# new iPod's won't work with most video-out accessories



## reef150 (Aug 16, 2007)

Doing some reading on other boards tonight and it sounds like the new set of iPods introduced this week (iPod Classic, new iPod Video Nano and iPod Touch) will now require "special" video docks/cables that contain some special Apple security chip to enable/allow TV-out.
I'm more than bummed that I spent a fair bit of last weekend installing the DICE Video iPod cradle and running a cable & connectors to the back of the center console to hook up to an LCD panel for the kids.... I don't have a Video iPod at the moment, but was prepping for a Christmas purchase and I sure don't want to but an old one with these great new ones out - but I may not have a choice....

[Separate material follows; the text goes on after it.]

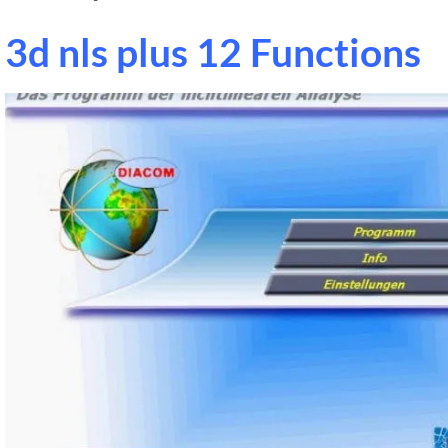
3d nls plus 12 Functions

I've got an support query into DICE to see the status of their cradle - will update this when I hear more....


----------



## rider1deep (Apr 19, 2004)

*Re: new iPod's won't work with most video-out accessories (reef150)*

remember though that the new video nano and touch are using flash memory... meaning the max they fit into them is like 16gb... if you're using this cradle to play video for the kids during trips and have music, you may just want to get a standard video ipod with 30gb or more...


----------



## reef150 (Aug 16, 2007)

*Re: new iPod's won't work with most video-out accessories (rider1deep)*

Yeah - of course, I hate to buy an "old" video iPod when you can get so much more space for not much more... then again - that's the technology game, huh.....


----------